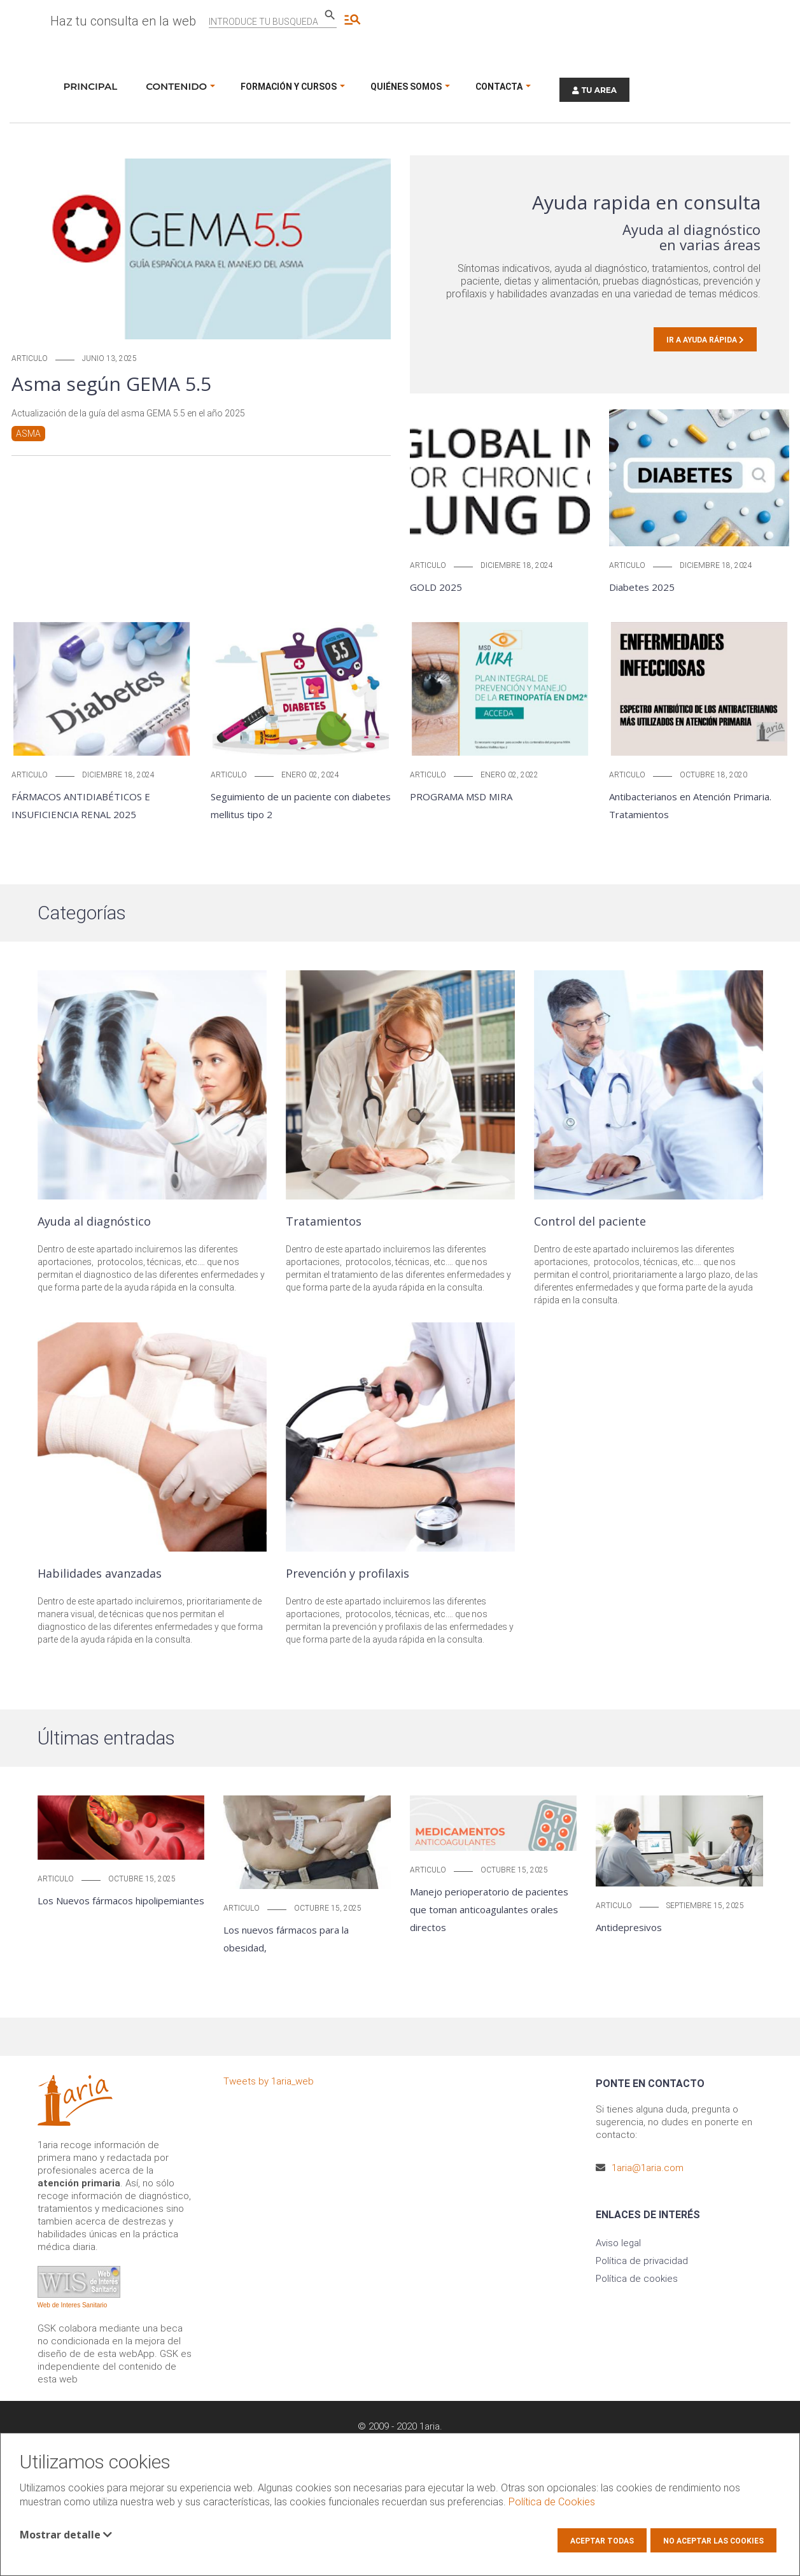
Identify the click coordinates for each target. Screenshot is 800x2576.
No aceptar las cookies (713, 2541)
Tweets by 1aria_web (268, 2081)
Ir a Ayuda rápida (705, 340)
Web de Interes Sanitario (73, 2305)
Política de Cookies (552, 2502)
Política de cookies (637, 2278)
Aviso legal (618, 2243)
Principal (91, 86)
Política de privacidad (642, 2261)
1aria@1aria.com (648, 2168)
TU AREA (594, 90)
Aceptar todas (602, 2541)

━━━━━━━━━━━━━━━━━━━━

Work task –
The reply should hold every line of the material above, unchanged, and no pictures.

Exercise output –
Identify the click coordinates for each target. Screenshot is 800x2576.
No aceptar las cookies (713, 2541)
Tweets by 1aria_web (268, 2081)
Ir a Ayuda rápida (705, 340)
Web de Interes Sanitario (73, 2305)
Política de Cookies (552, 2502)
Política de cookies (637, 2278)
Aviso legal (618, 2243)
Principal (91, 86)
Política de privacidad (642, 2261)
1aria@1aria.com (648, 2168)
TU AREA (594, 90)
Aceptar todas (602, 2541)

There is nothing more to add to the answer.